Starting with the line that holds "Área do Cliente" and stopping after the line that holds "ečer pokochať pekne", repeat the lines below word for word, without the pictures.
═════ Data for analysis ═════
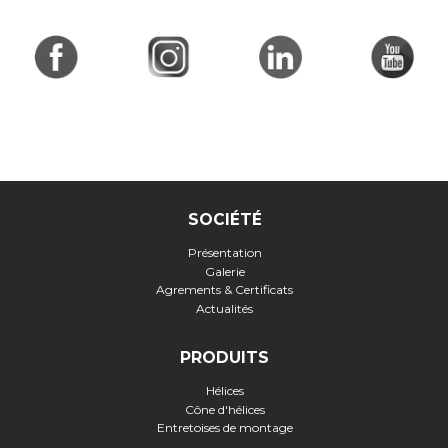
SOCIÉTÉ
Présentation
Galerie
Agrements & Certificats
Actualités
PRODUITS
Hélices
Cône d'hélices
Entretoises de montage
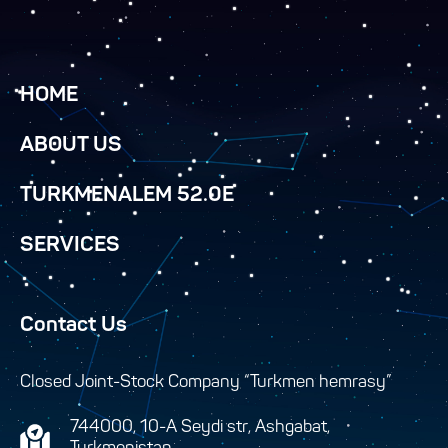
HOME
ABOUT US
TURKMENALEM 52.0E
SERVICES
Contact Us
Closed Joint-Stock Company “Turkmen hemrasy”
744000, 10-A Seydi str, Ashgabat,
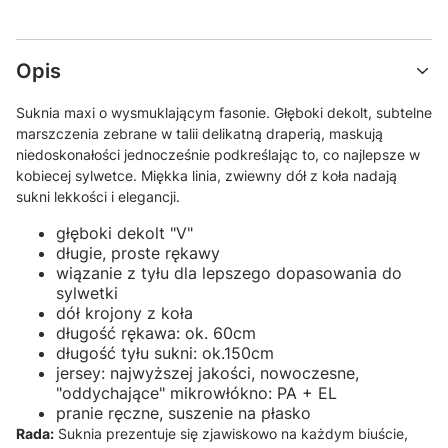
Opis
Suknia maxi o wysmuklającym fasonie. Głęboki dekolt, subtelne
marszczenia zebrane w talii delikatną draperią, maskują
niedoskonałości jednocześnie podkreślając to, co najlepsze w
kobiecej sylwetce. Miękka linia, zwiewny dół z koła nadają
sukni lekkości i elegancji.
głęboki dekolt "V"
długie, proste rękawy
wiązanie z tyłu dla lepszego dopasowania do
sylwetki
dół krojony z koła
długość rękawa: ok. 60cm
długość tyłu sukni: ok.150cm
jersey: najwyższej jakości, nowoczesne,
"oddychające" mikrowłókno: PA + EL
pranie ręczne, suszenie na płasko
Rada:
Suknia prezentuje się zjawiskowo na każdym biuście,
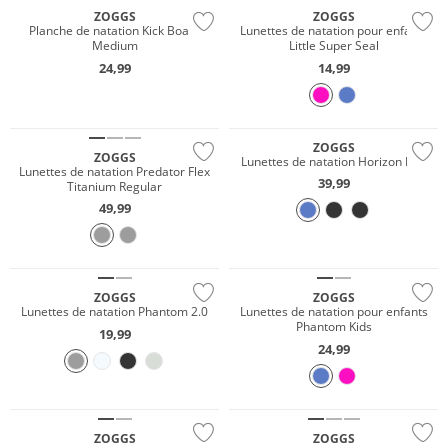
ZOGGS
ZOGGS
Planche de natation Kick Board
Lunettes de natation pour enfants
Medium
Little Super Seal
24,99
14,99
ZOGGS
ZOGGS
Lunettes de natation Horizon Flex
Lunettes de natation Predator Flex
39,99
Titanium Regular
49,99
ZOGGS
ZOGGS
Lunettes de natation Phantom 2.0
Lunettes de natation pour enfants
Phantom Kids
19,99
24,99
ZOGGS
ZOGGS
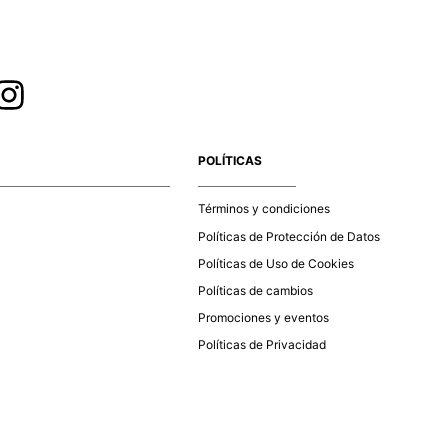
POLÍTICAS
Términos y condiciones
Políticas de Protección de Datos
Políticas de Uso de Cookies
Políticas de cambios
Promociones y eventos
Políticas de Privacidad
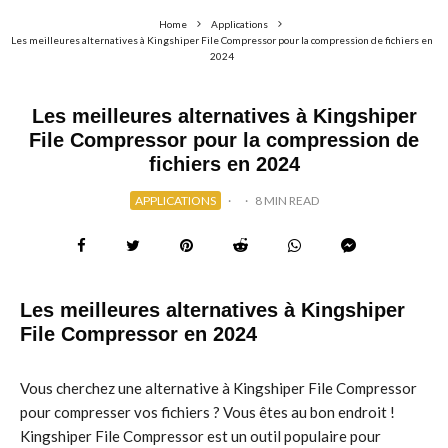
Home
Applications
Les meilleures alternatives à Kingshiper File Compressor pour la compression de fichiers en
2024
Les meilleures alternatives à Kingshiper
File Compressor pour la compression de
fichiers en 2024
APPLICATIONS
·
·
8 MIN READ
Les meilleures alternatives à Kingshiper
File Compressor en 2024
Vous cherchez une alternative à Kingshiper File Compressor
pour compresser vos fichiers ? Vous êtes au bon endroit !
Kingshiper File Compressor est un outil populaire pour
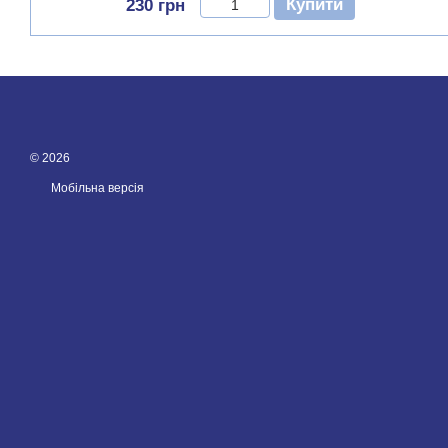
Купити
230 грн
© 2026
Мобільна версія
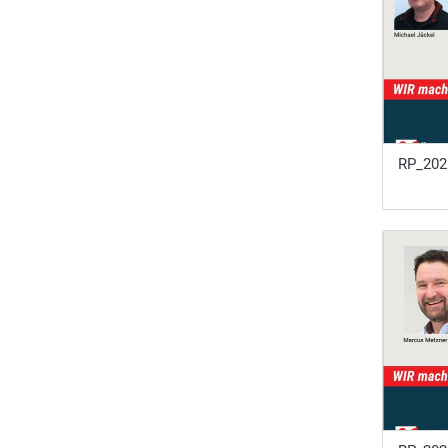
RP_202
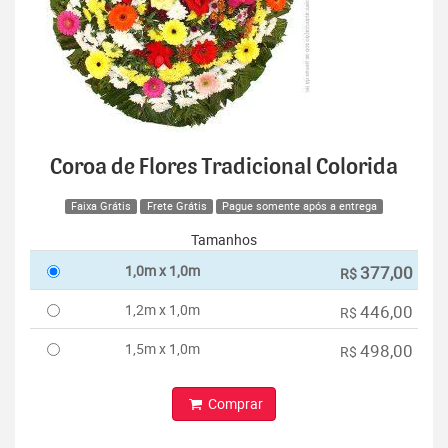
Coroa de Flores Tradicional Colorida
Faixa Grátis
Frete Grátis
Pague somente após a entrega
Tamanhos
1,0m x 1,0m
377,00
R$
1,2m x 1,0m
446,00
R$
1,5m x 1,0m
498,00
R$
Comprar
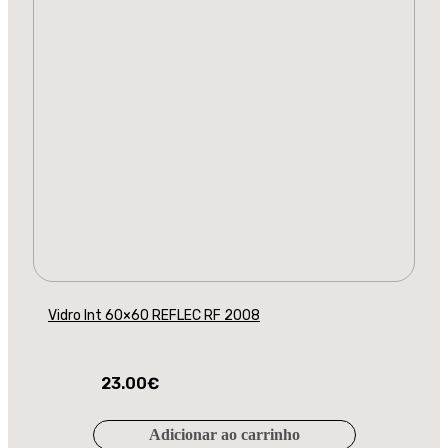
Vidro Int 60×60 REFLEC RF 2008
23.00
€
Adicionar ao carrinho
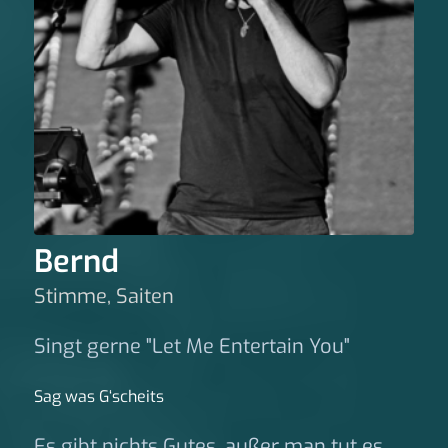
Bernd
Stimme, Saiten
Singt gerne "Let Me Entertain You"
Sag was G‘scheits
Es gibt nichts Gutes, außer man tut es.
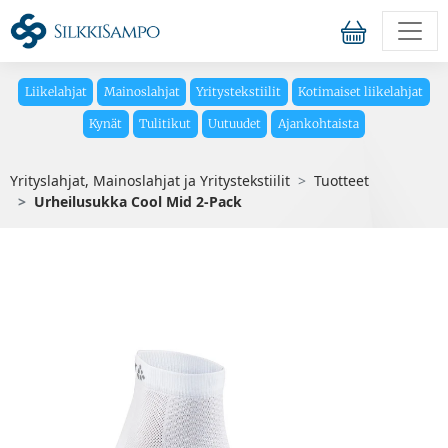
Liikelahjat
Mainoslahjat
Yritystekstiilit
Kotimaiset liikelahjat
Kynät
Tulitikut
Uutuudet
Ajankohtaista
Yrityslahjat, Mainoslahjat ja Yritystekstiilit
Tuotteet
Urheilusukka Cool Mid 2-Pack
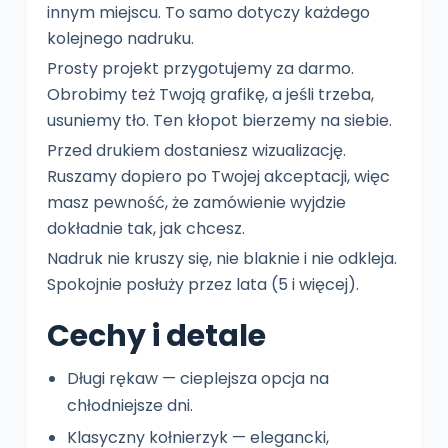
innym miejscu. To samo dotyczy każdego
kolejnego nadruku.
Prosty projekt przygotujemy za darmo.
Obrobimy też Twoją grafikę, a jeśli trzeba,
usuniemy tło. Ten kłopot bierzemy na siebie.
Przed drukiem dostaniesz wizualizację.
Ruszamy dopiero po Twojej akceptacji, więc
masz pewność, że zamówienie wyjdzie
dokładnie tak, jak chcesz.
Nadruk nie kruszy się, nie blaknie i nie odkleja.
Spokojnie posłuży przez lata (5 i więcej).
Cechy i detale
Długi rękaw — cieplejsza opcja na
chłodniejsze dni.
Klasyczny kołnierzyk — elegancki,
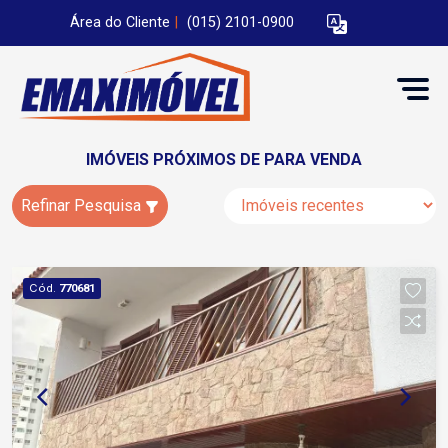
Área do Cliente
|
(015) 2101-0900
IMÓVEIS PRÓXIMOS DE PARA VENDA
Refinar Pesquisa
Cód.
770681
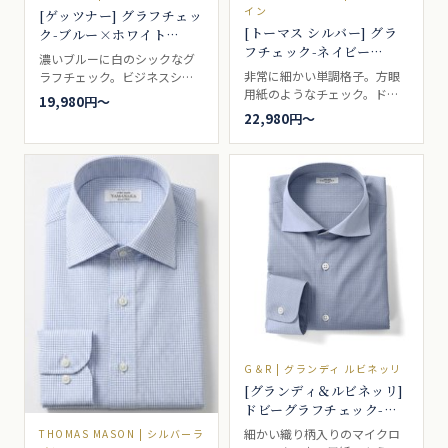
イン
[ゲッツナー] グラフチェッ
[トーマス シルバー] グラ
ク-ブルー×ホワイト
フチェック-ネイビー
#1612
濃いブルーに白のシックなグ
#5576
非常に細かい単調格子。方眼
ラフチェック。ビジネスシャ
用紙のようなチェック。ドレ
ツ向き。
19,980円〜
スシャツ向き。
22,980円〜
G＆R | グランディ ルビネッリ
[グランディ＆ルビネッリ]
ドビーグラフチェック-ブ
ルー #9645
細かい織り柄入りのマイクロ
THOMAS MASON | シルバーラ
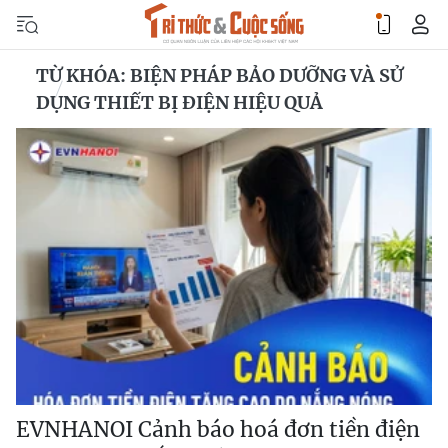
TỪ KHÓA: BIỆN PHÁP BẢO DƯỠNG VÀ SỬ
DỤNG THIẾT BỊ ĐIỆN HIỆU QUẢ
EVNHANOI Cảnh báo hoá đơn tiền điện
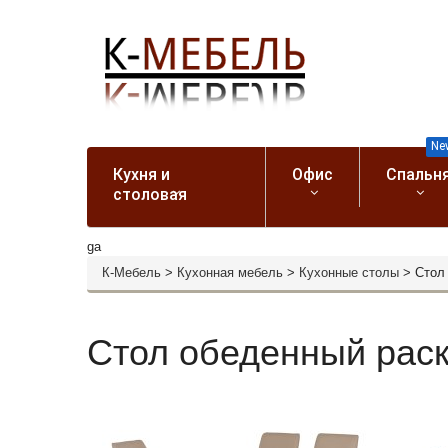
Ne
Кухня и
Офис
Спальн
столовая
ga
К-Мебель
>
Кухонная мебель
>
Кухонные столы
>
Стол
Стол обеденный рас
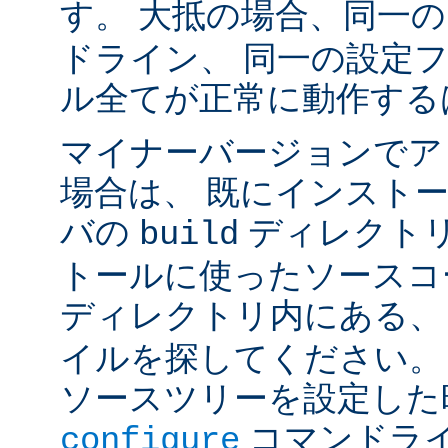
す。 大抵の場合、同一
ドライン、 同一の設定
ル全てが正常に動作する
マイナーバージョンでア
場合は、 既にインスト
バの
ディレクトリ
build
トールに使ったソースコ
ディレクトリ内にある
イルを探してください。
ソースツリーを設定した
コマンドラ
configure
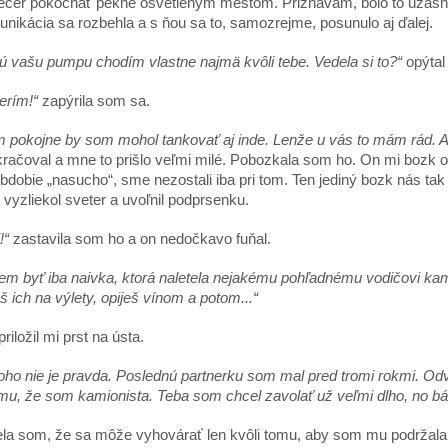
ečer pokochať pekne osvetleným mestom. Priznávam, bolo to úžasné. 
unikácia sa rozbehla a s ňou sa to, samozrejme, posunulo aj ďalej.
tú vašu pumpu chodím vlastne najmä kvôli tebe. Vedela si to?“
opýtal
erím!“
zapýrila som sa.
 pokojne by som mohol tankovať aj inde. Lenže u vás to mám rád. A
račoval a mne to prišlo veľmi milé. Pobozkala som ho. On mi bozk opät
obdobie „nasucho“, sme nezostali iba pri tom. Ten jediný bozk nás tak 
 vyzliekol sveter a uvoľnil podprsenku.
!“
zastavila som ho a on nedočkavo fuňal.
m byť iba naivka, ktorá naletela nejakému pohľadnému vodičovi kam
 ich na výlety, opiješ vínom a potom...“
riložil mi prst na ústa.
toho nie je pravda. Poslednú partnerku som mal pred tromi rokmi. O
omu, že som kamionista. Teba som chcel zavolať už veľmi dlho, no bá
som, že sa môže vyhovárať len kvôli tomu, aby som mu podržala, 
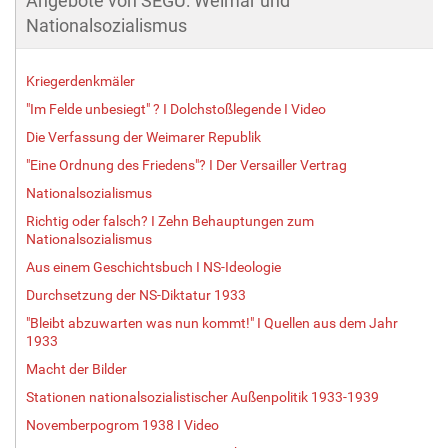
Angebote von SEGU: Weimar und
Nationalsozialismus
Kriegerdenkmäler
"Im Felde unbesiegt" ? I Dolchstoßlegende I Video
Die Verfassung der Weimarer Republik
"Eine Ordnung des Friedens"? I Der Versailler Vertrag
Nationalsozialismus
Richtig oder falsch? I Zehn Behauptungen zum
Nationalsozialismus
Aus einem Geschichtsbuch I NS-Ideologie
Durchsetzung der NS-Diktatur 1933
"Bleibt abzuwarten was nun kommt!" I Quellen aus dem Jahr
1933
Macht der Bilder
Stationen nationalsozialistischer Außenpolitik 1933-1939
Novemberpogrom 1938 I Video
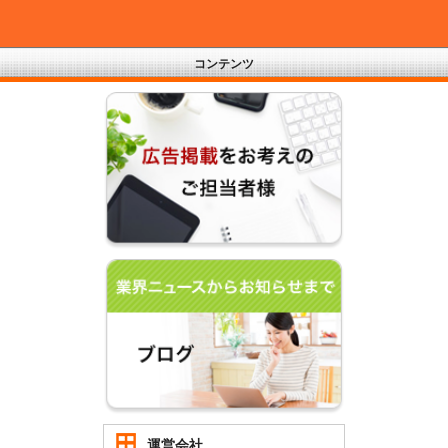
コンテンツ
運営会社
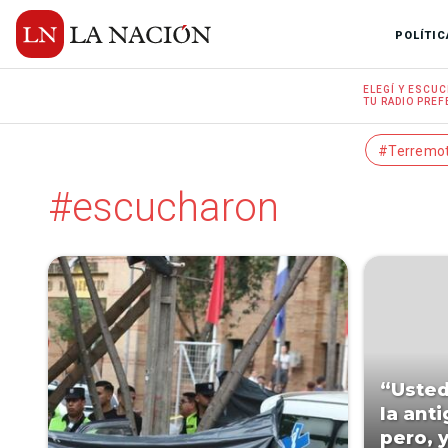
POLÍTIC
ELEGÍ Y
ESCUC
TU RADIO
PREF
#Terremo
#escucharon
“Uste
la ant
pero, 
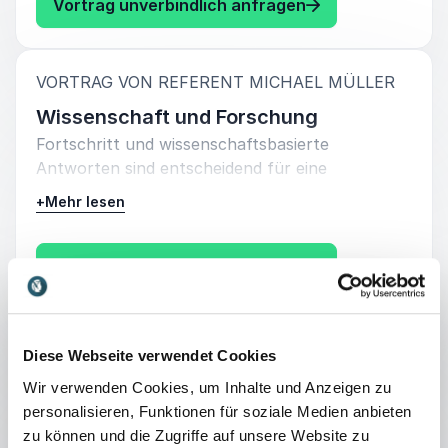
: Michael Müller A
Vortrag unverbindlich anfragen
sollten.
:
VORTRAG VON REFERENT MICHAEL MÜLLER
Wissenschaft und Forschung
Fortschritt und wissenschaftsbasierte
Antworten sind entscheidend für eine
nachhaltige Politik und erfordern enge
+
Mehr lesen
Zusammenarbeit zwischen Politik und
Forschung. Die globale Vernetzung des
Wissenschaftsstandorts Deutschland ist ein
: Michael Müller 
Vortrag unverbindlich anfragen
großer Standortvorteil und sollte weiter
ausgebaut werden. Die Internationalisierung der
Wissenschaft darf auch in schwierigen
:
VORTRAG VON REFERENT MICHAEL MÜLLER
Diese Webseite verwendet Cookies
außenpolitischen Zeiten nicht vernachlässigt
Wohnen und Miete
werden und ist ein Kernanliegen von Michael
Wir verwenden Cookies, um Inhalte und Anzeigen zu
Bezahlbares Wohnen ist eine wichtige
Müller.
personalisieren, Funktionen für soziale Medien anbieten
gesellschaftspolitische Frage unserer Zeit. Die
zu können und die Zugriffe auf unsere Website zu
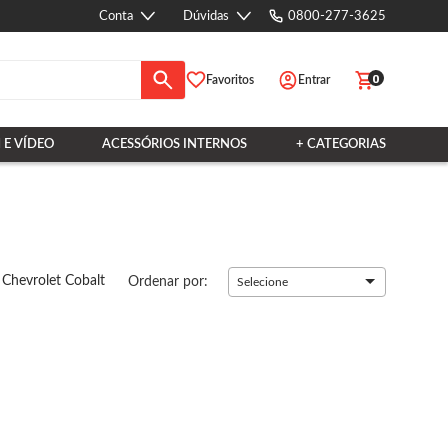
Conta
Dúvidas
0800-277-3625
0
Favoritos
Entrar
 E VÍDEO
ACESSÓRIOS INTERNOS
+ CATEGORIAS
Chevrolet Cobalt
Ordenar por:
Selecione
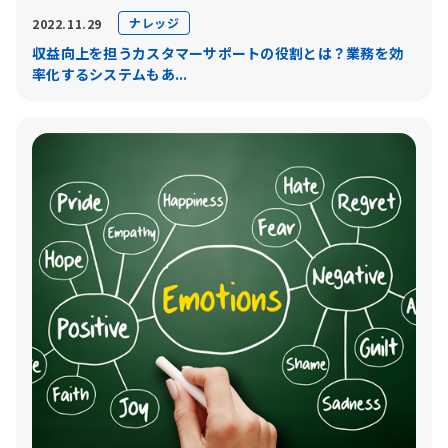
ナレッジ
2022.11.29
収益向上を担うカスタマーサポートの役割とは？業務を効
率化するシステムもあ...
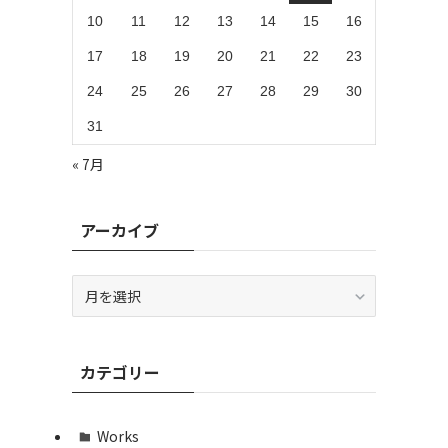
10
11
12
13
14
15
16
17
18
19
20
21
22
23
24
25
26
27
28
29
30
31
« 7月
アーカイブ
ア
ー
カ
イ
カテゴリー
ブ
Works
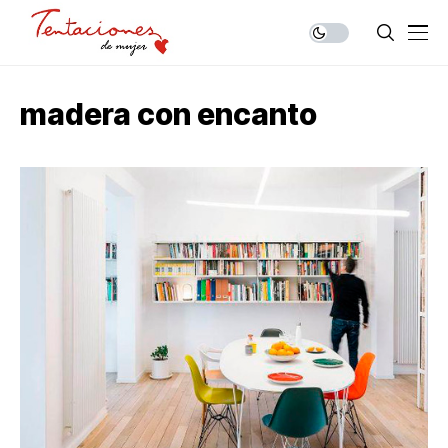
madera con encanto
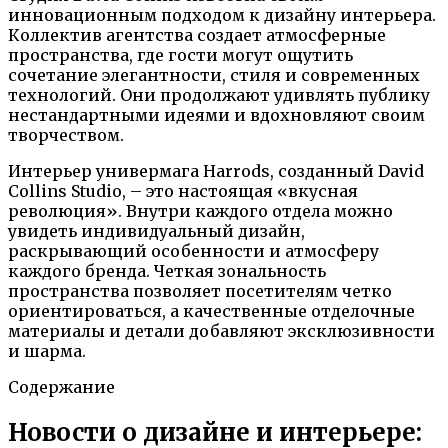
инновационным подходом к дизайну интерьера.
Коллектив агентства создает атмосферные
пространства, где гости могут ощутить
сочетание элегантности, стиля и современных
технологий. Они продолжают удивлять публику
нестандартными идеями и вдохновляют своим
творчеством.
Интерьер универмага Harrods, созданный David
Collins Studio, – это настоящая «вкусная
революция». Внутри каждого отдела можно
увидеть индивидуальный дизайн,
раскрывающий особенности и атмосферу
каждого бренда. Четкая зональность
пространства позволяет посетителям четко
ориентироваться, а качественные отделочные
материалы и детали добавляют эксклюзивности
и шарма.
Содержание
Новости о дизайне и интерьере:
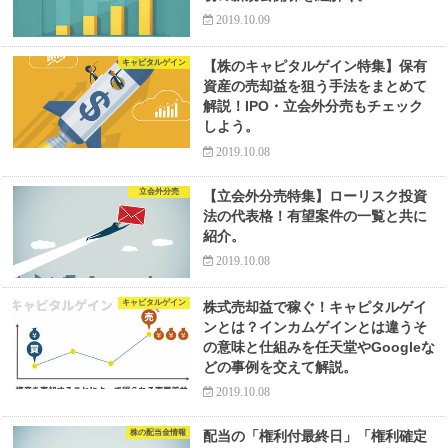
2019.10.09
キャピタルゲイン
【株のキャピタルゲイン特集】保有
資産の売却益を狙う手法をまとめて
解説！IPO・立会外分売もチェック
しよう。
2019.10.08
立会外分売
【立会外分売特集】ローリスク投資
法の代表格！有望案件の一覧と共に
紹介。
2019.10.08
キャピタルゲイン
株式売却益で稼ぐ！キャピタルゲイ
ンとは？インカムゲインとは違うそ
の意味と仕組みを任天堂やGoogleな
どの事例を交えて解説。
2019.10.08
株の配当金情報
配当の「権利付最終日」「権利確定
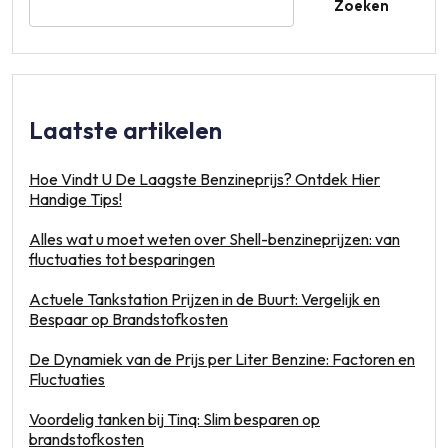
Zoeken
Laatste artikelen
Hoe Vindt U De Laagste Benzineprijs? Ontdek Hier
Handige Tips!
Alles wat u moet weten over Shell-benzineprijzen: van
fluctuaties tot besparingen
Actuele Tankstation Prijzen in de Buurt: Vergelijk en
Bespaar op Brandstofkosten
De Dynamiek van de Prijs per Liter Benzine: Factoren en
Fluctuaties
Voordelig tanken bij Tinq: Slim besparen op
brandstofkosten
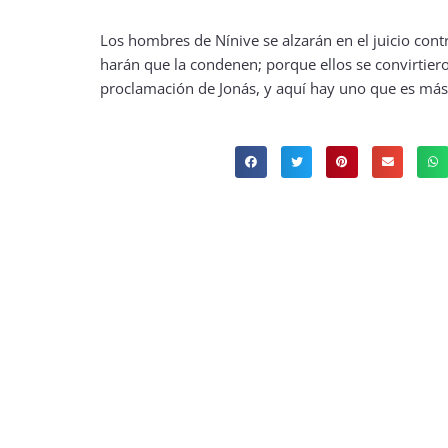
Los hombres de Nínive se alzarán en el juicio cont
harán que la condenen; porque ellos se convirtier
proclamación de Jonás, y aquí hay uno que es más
═════
• _Problem solution_:
Área do Cliente
|
(015) 2101-0900
IMÓVEIS PRÓXIMOS DE PARA VENDA
Refinar Pesquisa
Cód.
770681
イン
[ゲッツナー] グラフチェッ
[トーマス シルバー] グラ
ク-ブルー×ホワイト
フチェック-ネイビー
#1612
濃いブルーに白のシックなグ
#5576
非常に細かい単調格子。方眼
ラフチェック。ビジネスシャ
用紙のようなチェック。ドレ
ツ向き。
19,980円〜
スシャツ向き。
22,980円〜
G＆R | グランディ ルビネッリ
[グランディ＆ルビネッリ]
ドビーグラフチェック-ブ
ルー #9645
細かい織り柄入りのマイクロ
THOMAS MASON | シルバーラ
TỪ KHÓA: BIỆN PHÁP BẢO DƯỠNG VÀ SỬ
DỤNG THIẾT BỊ ĐIỆN HIỆU QUẢ
EVNHANOI Cảnh báo hoá đơn tiền điện
Ne
Кухня и
Офис
Спальн
столовая
ga
К-Мебель
>
Кухонная мебель
>
Кухонные столы
>
Стол
Стол обеденный рас
す。 大抵の場合、同一
ドライン、 同一の設定
ル全てが正常に動作する
マイナーバージョンでア
場合は、 既にインスト
バの
ディレクトリ
build
トールに使ったソースコ
ディレクトリ内にある
イルを探してください。
ソースツリーを設定した
コマンドラ
configure
ečer pokochať pekne osvetleným mestom. Priznávam, bolo to úžasné. 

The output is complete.